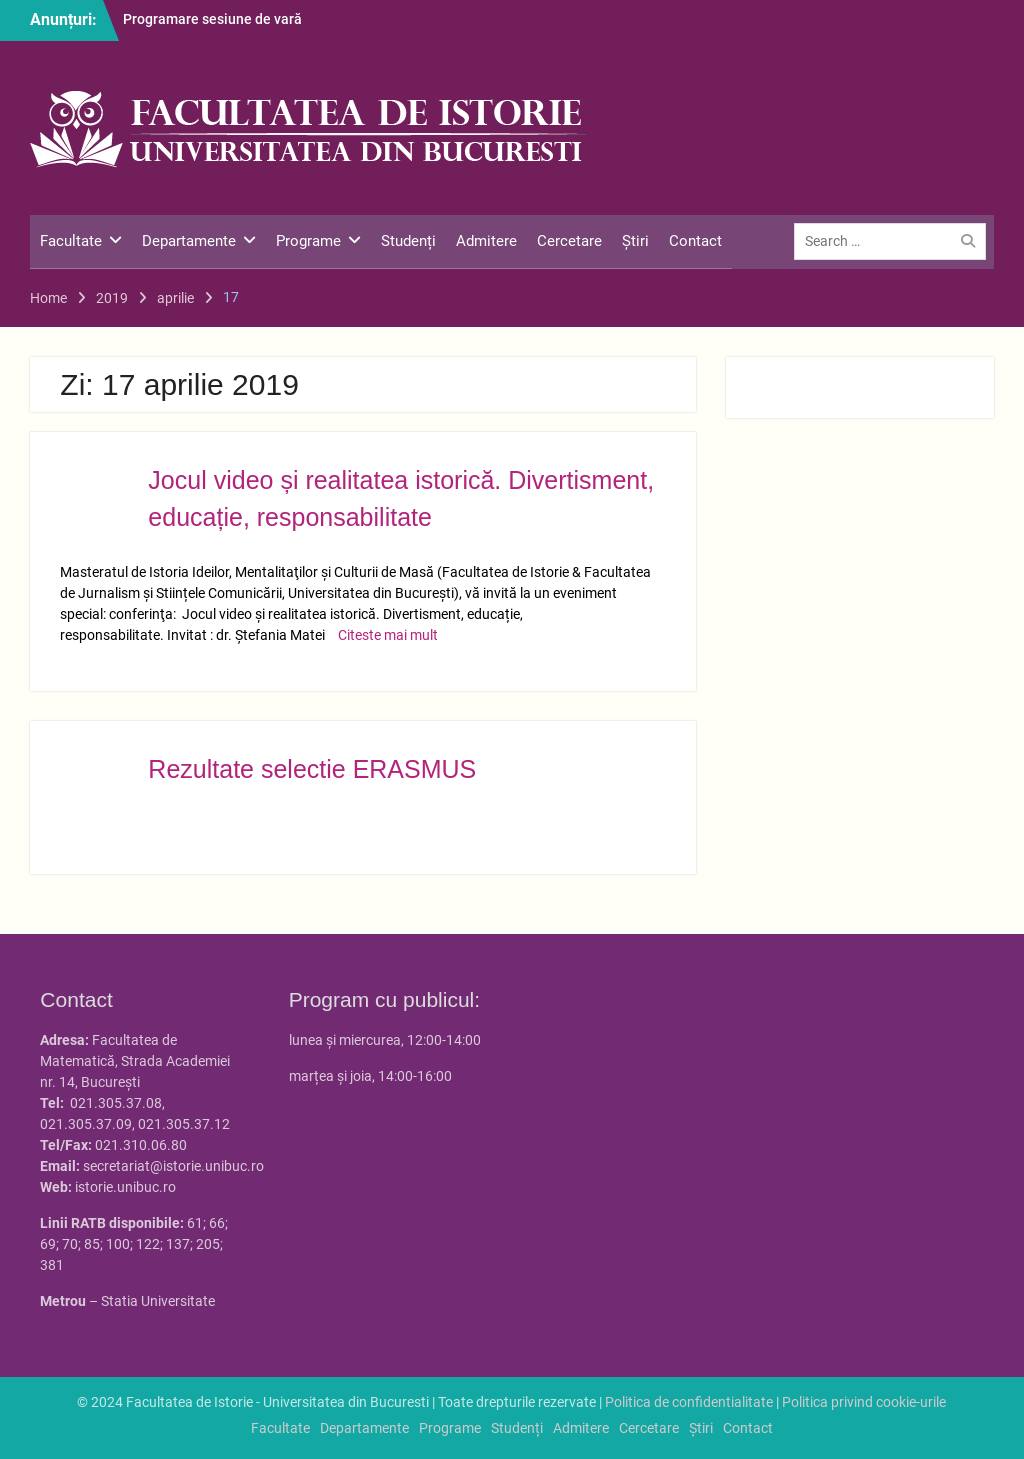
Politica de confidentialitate (689, 1402)
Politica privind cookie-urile (864, 1402)
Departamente (189, 241)
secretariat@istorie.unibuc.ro (173, 1166)
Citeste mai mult (388, 635)
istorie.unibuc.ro (125, 1187)
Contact (695, 241)
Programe (308, 241)
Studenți (408, 241)
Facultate (71, 241)
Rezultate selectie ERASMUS (312, 769)
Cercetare (569, 241)
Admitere (486, 241)
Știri (635, 241)
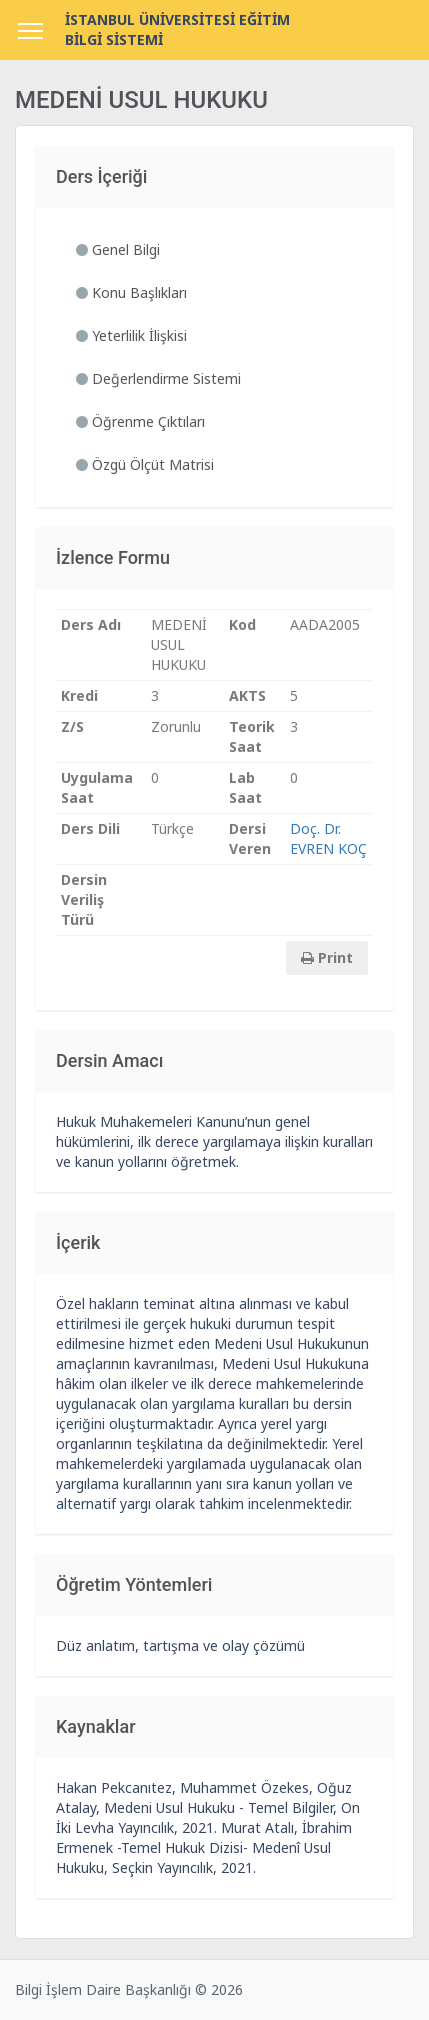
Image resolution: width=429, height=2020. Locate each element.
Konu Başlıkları (131, 292)
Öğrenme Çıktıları (140, 421)
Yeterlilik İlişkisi (131, 335)
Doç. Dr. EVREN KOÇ (328, 838)
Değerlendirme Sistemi (158, 378)
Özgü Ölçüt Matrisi (145, 464)
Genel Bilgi (118, 249)
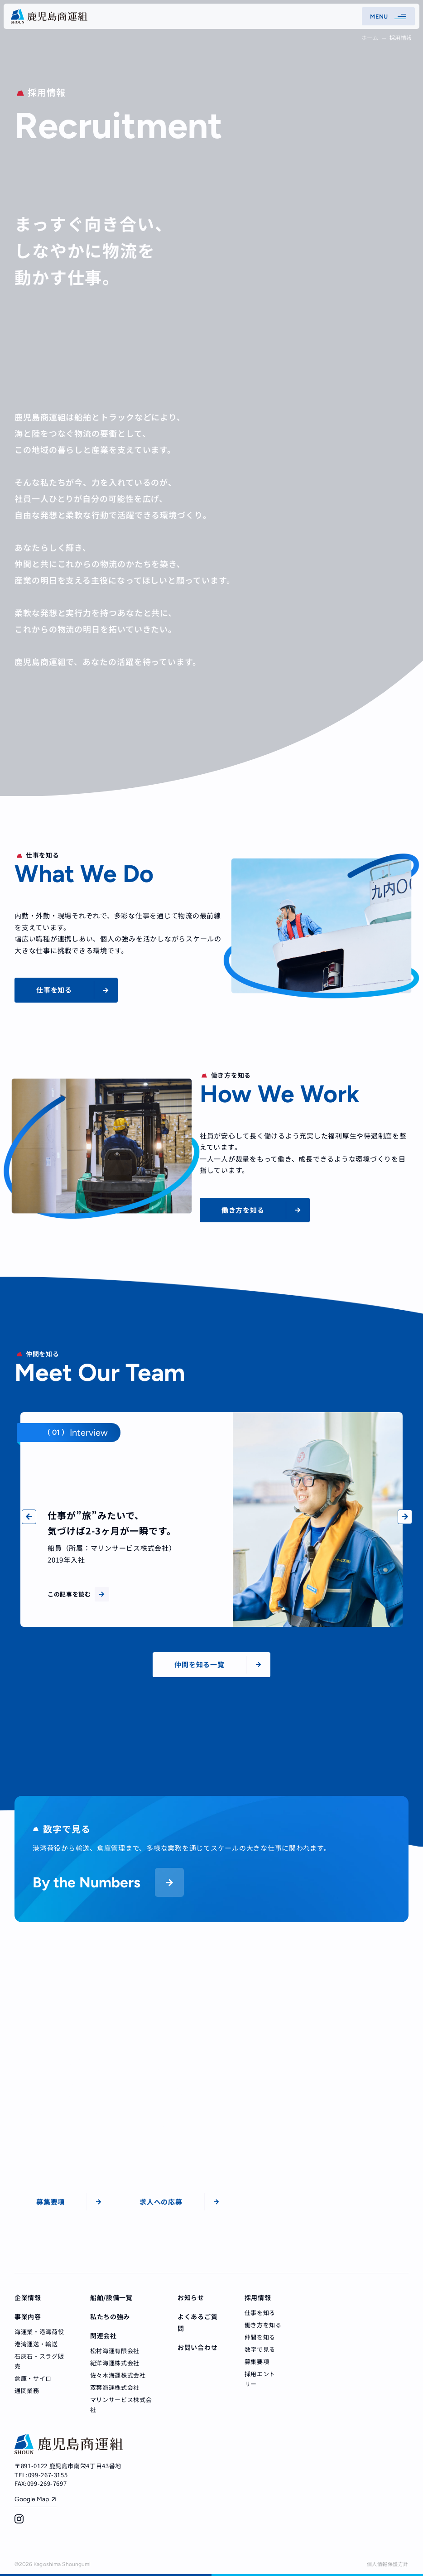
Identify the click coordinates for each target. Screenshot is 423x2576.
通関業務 (26, 2390)
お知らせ (191, 2297)
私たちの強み (110, 2316)
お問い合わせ (197, 2347)
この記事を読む (78, 1594)
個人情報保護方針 (388, 2563)
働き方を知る (263, 2324)
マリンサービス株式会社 (121, 2404)
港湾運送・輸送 (36, 2344)
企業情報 (27, 2297)
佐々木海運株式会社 (118, 2375)
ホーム (370, 37)
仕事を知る (260, 2312)
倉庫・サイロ (33, 2378)
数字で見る (260, 2349)
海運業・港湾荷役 (39, 2331)
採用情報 (258, 2297)
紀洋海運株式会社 (114, 2363)
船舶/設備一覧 (111, 2297)
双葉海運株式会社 (114, 2387)
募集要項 (257, 2361)
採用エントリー (260, 2378)
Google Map (31, 2499)
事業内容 (27, 2316)
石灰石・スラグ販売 (39, 2361)
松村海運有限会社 (114, 2350)
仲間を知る (260, 2337)
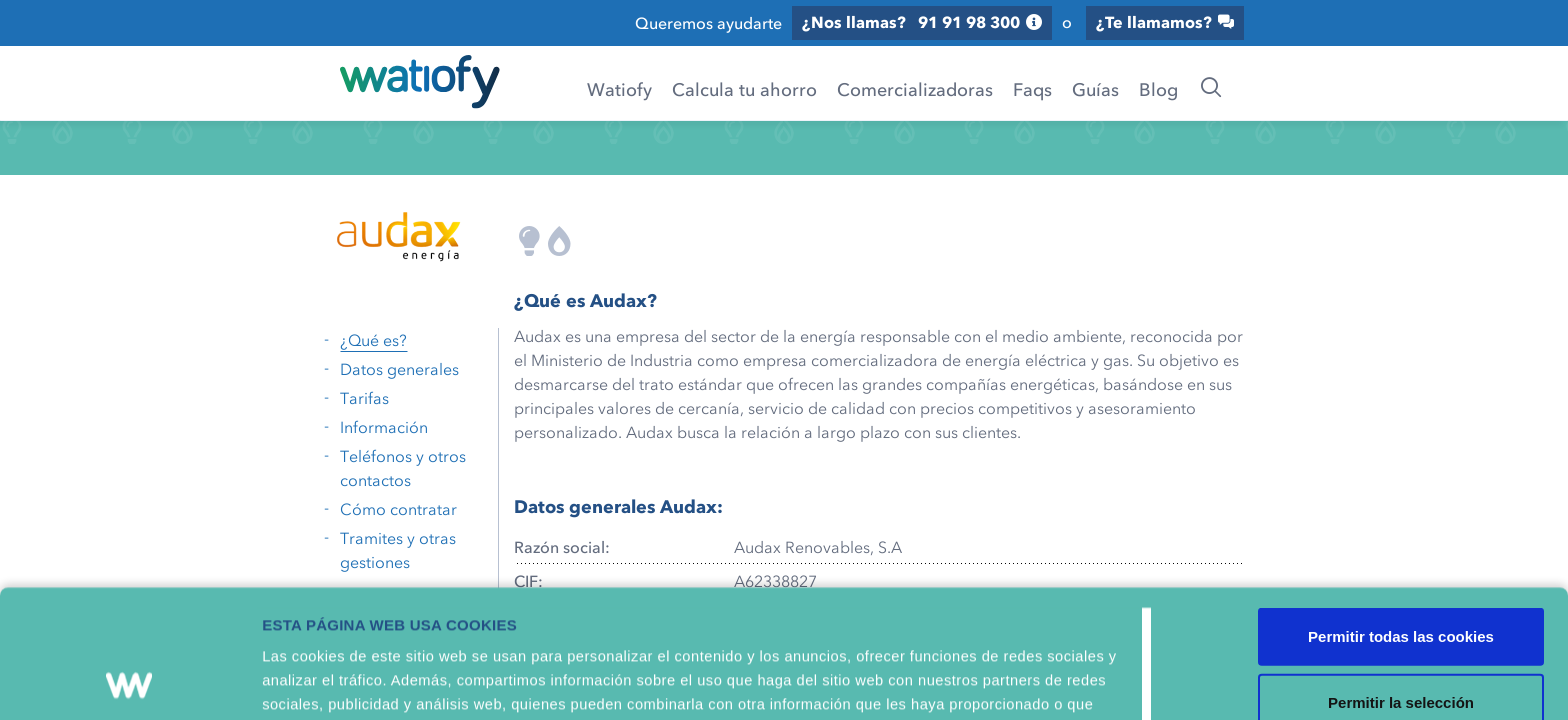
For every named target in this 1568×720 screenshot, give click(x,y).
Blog (1158, 89)
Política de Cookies (891, 620)
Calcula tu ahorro (744, 89)
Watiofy (619, 89)
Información (384, 427)
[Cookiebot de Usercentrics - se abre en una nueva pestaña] (129, 685)
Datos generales (399, 369)
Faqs (1032, 89)
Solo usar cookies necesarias (1401, 634)
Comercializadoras (915, 89)
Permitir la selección (1401, 569)
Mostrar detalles (1074, 684)
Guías (1095, 89)
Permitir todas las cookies (1401, 503)
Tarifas (364, 398)
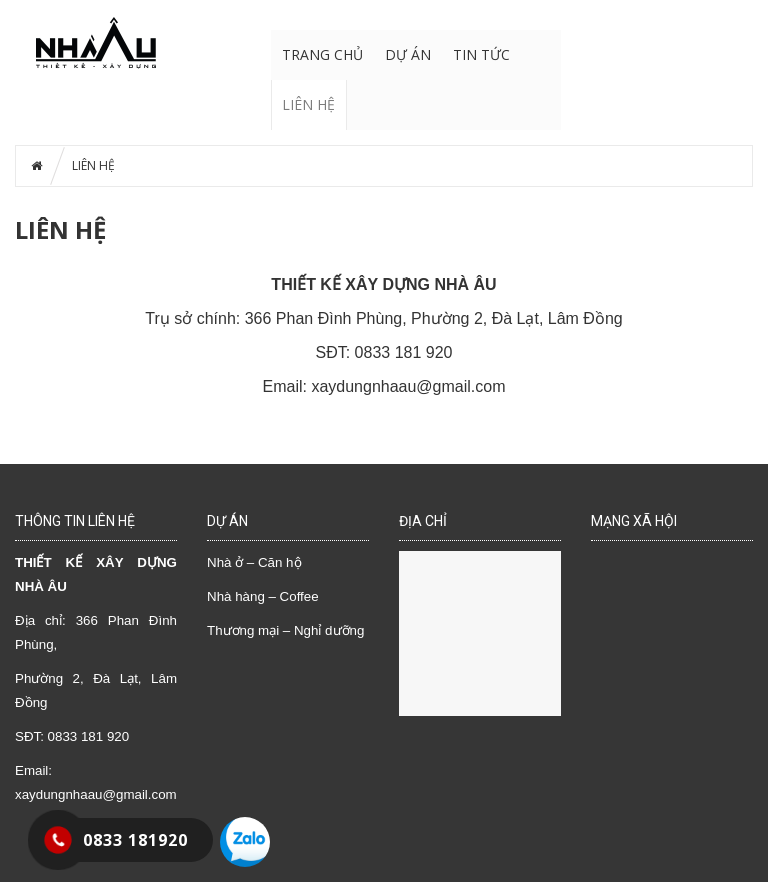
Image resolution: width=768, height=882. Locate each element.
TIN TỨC (481, 54)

* INSTRUCTIONS FOR THE TASK *
In the data above, find the line with "松村海運有限会社 (114, 2350)" and the line with "Información (384, 427)". Please copy exactly those two lines and every line between them, but not the pictures.

* EXPECTED ANSWER *
松村海運有限会社 (114, 2350)
仲間を知る (260, 2337)
For every named target in this 1568×720 screenshot, give click(x,y).
Blog (1158, 89)
Política de Cookies (891, 620)
Calcula tu ahorro (744, 89)
Watiofy (619, 89)
Información (384, 427)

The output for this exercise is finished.